The Future of Internet Security – Part II

Sunday, May 10th, 2009 by Shlomo Touboul

So, Shlomo, why did you bring back your idea from 1996? Is this really what is needed now? How can this help? These are some of the questions that collegues asked me, after publishing my last blog.

Lets have a deep look on the scope of the Anti Virus challenges. The graph below shows how the number of signatures within the DB is growing. Today, most of the DB sizes range from 50MB to 60MB in RAM. The better job the Anti Virus company is doing, fewer signatures covers more Malware, meaning smaller memory footprint and lower CPU cycles consumption.

Source: Kaspersky Lab Virus Statistics

However, if this trend continues, within 3-4 years the size of the DB will reach 1GByte. It’s hard to see that PC users will agree to pay the toll of the largest PC application. Needless to mention how long it will take a PC to startup and how slow Windows will be. A huge application will scan every file operation, local or in the network, against a huge DB…

So, most of the AV companies are rushing these days to the open warm arms of In The Cloud Security (ITCS) technology. What is so promising about ITCS?

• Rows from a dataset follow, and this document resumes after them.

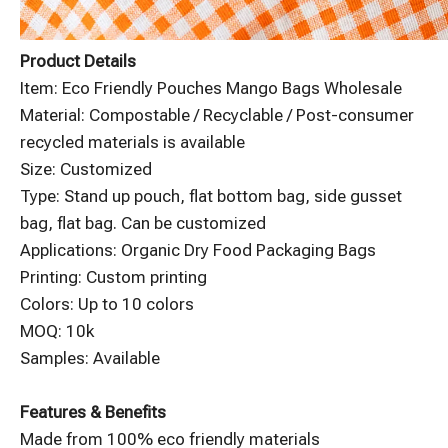
Product Details
Item: Eco Friendly Pouches Mango Bags Wholesale
Material: Compostable / Recyclable / Post-consumer
recycled materials is available
Size: Customized
Type: Stand up pouch, flat bottom bag, side gusset
bag, flat bag. Can be customized
Applications: Organic Dry Food Packaging Bags
Printing: Custom printing
Colors: Up to 10 colors
MOQ: 10k
Samples: Available
Features & Benefits
Made from 100% eco friendly materials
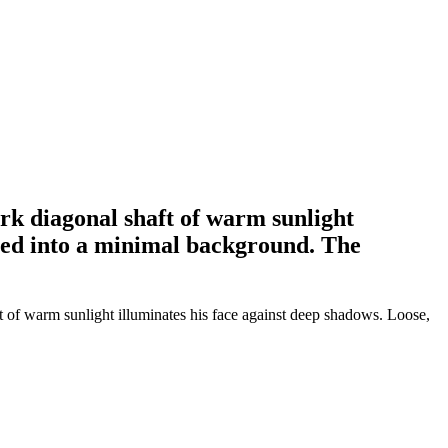
ark diagonal shaft of warm sunlight
shed into a minimal background. The
ft of warm sunlight illuminates his face against deep shadows. Loose,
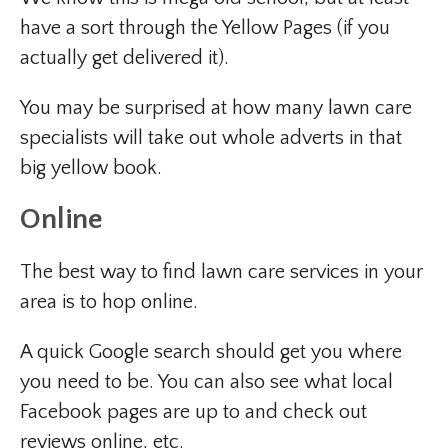
have a sort through the Yellow Pages (if you
actually get delivered it).
You may be surprised at how many lawn care
specialists will take out whole adverts in that
big yellow book.
Online
The best way to find lawn care services in your
area is to hop online.
A quick Google search should get you where
you need to be. You can also see what local
Facebook pages are up to and check out
reviews online, etc.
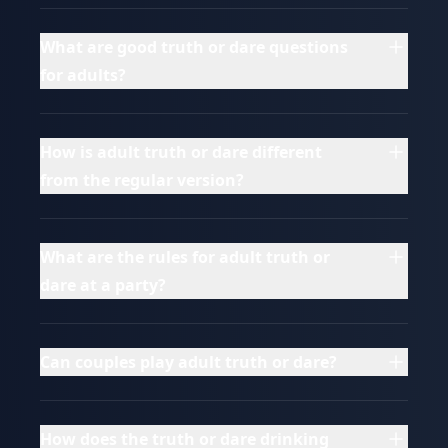
What are good truth or dare questions
for adults?
How is adult truth or dare different
from the regular version?
What are the rules for adult truth or
dare at a party?
Can couples play adult truth or dare?
How does the truth or dare drinking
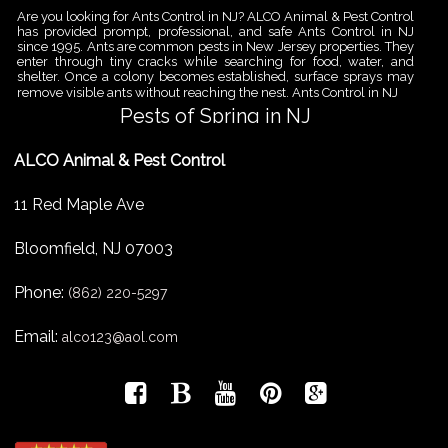
Are you looking for Ants Control in NJ? ALCO Animal & Pest Control
has provided prompt, professional, and safe Ants Control in NJ
since 1995. Ants are common pests in New Jersey properties. They
enter through tiny cracks while searching for food, water, and
shelter. Once a colony becomes established, surface sprays may
remove visible ants without reaching the nest. Ants Control in NJ
Pests of Spring in NJ
Are you looking for Pest Removal in North NJ? ALCO Animal & Pest
ALCO Animal & Pest Control
Control is a professional animal and pest control company in NJ
that offers same-day services for all of your animal and pest
control needs. ALCO Animal & Pest Control helps homeowners
11 Red Maple Ave
and businesses deal with the Pests of Spring in NJ before small
problems become serious infestations. As temperatures rise,
insects,
Bloomfield
,
NJ
07003
Pest Removal Services
Phone:
Are you looking for Pest Removal in North NJ? ALCO Animal & Pest
(862) 220-5297
Control is a professional animal and pest control company in NJ
that offers same-day services for all of your animal and pest
Email:
alco123@aol.com
control needs. ALCO Animal & Pest Control provides pest removal
services for homeowners and businesses that need fast, reliable
help with unwanted pests and nuisance wildlife. Pest problems
can
Bird Control New Jersey
Are you looking for Bird Control in NJ? Since 1995 ALCO has been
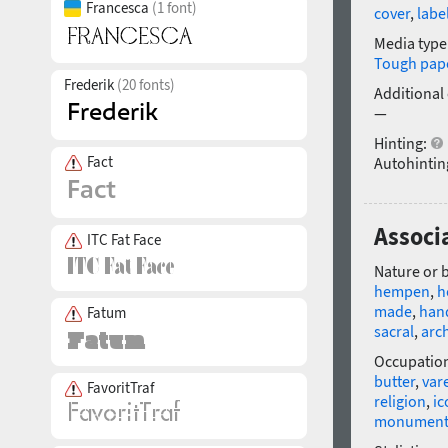
Francesca
(1 font)
cover
,
labe
Media type
Tough pap
Frederik
(20 fonts)
Additional
—
Hinting:
Fact
Autohintin
Associa
ITC Fat Face
Nature or 
hempen
,
h
made
,
hand
Fatum
sacral
,
arc
Occupatio
butter
,
var
FavoritTraf
religion
,
ic
monumen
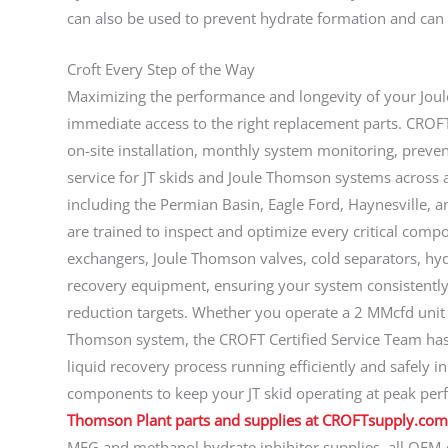
can also be used to prevent hydrate formation and can
Croft Every Step of the Way
Maximizing the performance and longevity of your Jou
immediate access to the right replacement parts. CROF
on-site installation, monthly system monitoring, preve
service for JT skids and Joule Thomson systems across 
including the Permian Basin, Eagle Ford, Haynesville, a
are trained to inspect and optimize every critical compo
exchangers, Joule Thomson valves, cold separators, hyd
recovery equipment, ensuring your system consistently
reduction targets. Whether you operate a 2 MMcfd uni
Thomson system, the CROFT Certified Service Team has 
liquid recovery process running efficiently and safely i
components to keep your JT skid operating at peak pe
Thomson Plant parts and supplies at CROFTsupply.com
MEG and methanol hydrate inhibitor supplies, all OEM-qu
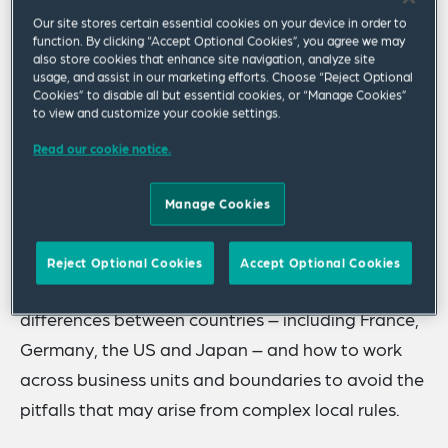
As the global economy continues to integrate,
Our site stores certain essential cookies on your device in order to
companies are wrestling with how to manage
function. By clicking “Accept Optional Cookies”, you agree we may
innovations across borders. Given that most
also store cookies that enhance site navigation, analyze site
usage, and assist in our marketing efforts. Choose “Reject Optional
patentable inventions are developed in-house,
Cookies” to disable all but essential cookies, or “Manage Cookies”
to view and customize your cookie settings.
can a global invention policy help attract and
keep the most innovative employees? Are
Read our cookie notice.
assignment agreements with employees
Manage Cookies
appropriate regardless of where the innovation
originates?
Reject Optional Cookies
Accept Optional Cookies
Join a panel of experts as they discuss the key
differences between countries – including France,
Germany, the US and Japan – and how to work
across business units and boundaries to avoid the
pitfalls that may arise from complex local rules.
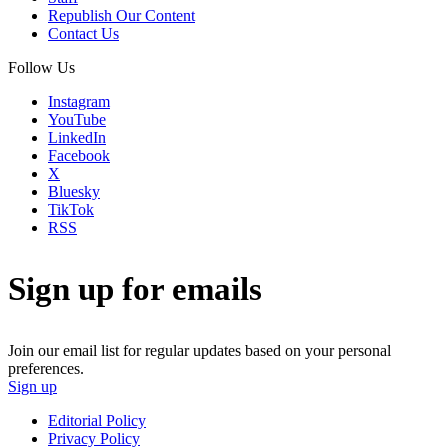
Republish Our Content
Contact Us
Follow Us
Instagram
YouTube
LinkedIn
Facebook
X
Bluesky
TikTok
RSS
Sign up for emails
Join our email list for regular updates based on your personal
preferences.
Sign up
Editorial Policy
Privacy Policy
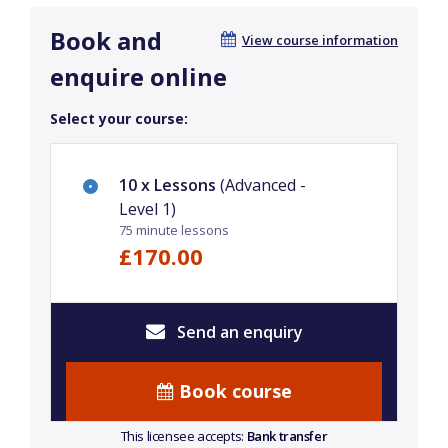
Book and
View course information
enquire online
Select your course:
10 x Lessons
(Advanced -
Level 1)
75 minute lessons
£170.00
Send an enquiry
Book course
This licensee accepts:
Bank transfer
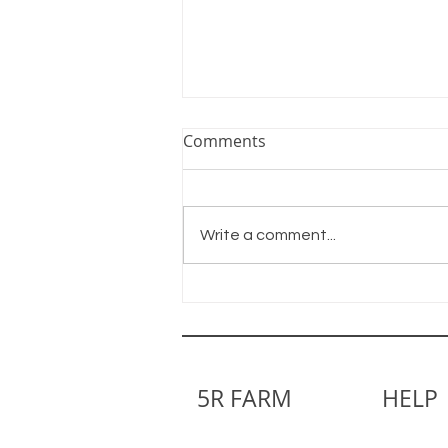
Comments
Write a comment...
Little by Little We Grow
5R FARM
HELP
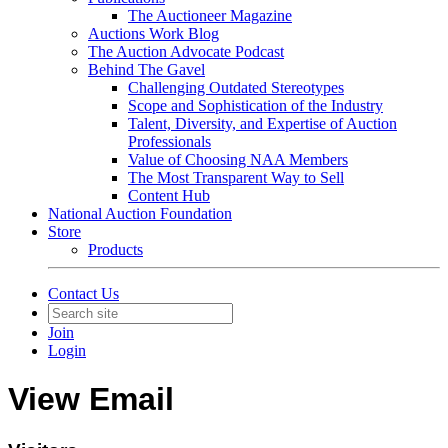
The Auctioneer Magazine
Auctions Work Blog
The Auction Advocate Podcast
Behind The Gavel
Challenging Outdated Stereotypes
Scope and Sophistication of the Industry
Talent, Diversity, and Expertise of Auction
Professionals
Value of Choosing NAA Members
The Most Transparent Way to Sell
Content Hub
National Auction Foundation
Store
Products
Contact Us
Join
Login
View Email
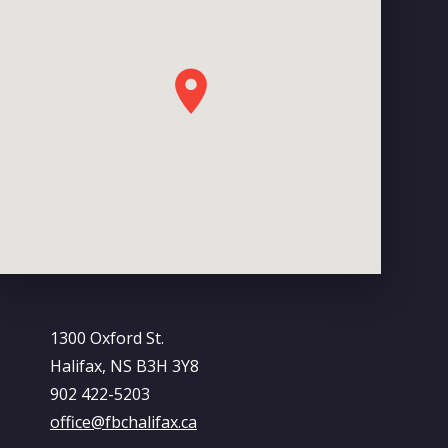
1300 Oxford St.
Halifax, NS B3H 3Y8
902 422-5203
office@fbchalifax.ca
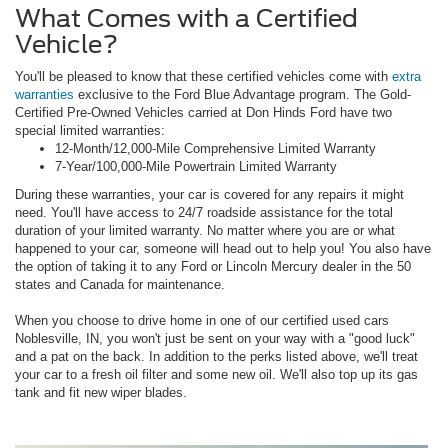
What Comes with a Certified
Vehicle?
You'll be pleased to know that these certified vehicles come with
extra
warranties
exclusive to the Ford Blue Advantage program. The Gold-
Certified Pre-Owned Vehicles carried at Don Hinds Ford have two
special limited warranties:
12-Month/12,000-Mile Comprehensive Limited Warranty
7-Year/100,000-Mile Powertrain Limited Warranty
During these warranties, your car is covered for any repairs it might
need. You'll have access to 24/7 roadside assistance for the total
duration of your limited warranty. No matter where you are or what
happened to your car, someone will head out to help you! You also have
the option of taking it to any Ford or Lincoln Mercury dealer in the 50
states and Canada for maintenance.
When you choose to drive home in one of our certified used cars
Noblesville, IN, you won't just be sent on your way with a "good luck"
and a pat on the back. In addition to the perks listed above, we'll treat
your car to a fresh oil filter and some new oil. We'll also top up its gas
tank and fit new wiper blades.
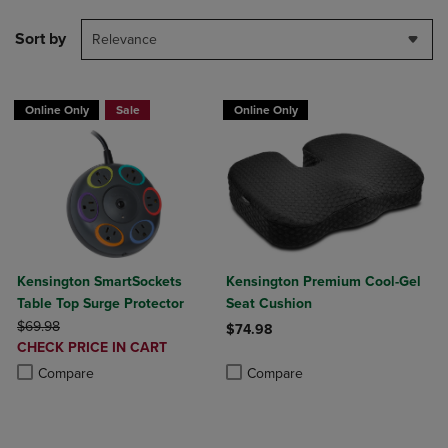
Sort by
Relevance
Online Only
Sale
Online Only
Kensington SmartSockets
Kensington Premium Cool-Gel
Table Top Surge Protector
Seat Cushion
ORIGINAL PRICE
$69.98
$74.98
DISCOUNTED
CHECK PRICE IN CART
Product added, Select 2 to 4 Produ
Product removed, Select 2 to 4 Pro
PRICE
Product added, Select 2 to 4 Products to Compare, Items added for c
Product removed, Select 2 to 4 Products to Compare, Items added for
Compare
Compare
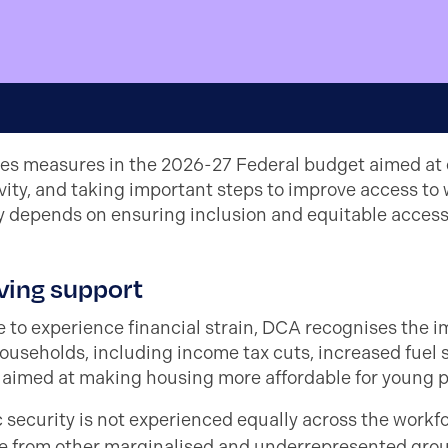
es measures in the 2026-27 Federal budget aimed at e
ty, and taking important steps to improve access to 
ty depends on ensuring inclusion and equitable access 
iving support
 to experience financial strain, DCA recognises the 
ouseholds, including income tax cuts, increased fuel 
 aimed at making housing more affordable for young p
ecurity is not experienced equally across the workf
e from other marginalised and underrepresented grou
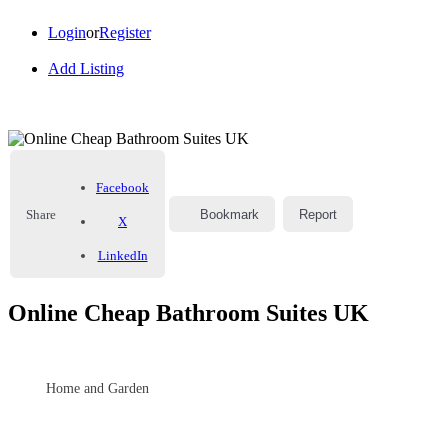
Login
or
Register
Add Listing
Facebook
Share
Bookmark
Report
X
LinkedIn
Online Cheap Bathroom Suites UK
Home and Garden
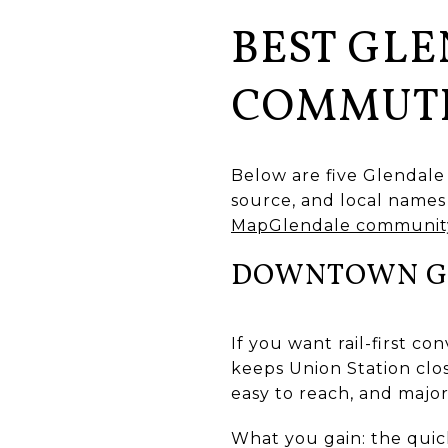
BEST GLE
COMMUT
Below are five Glendale
source, and local names 
MapGlendale community
DOWNTOWN GL
If you want rail-first c
keeps Union Station clos
easy to reach, and major
What you gain: the quick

First, how does it work? A collection of servers (cloud) store the large signature DB and powerful scanner. CPU and memory resources can easily be added to the cloud to maintain high performance with no effect to service availability. Most of end users have high speed connection to the internet, which will be used by a “thin” AV client installed on the PC. The thin AV client, will create a checksum for every file (instead of scanning for known Malware signature) and will send the checksum to the cloud. The cloud will check if a file with the specific checksum has signature of known Malware. If such match found, the thin client will notify of Malware attempt and will delete the file. If there is no known Malware associated with the checksum, the file will be loaded, executed or opened on the PC.

The result is a small fingerprint on the PC (little memory consumption) regardless the size of the signature DB. Assuming high-speed network and powerful cloud, a performance improvement may be achieved also.

Where is the drawback?

The above technology is very good at outbreak time. However, the nature of the internet refer to millions of new file born every day. There are many new programs, scripts, HTML pages (need to be scanned too), potential email phising and SPAM, etc. If the client reaches a new file, the cloud may not have its checksum ready. In such case the cloud or the client needs to download the entire file, scan it, return the result and store the new checksum and scan result. Since this happens very often, such delay may be presented every day reducing the effectiveness of the cloud.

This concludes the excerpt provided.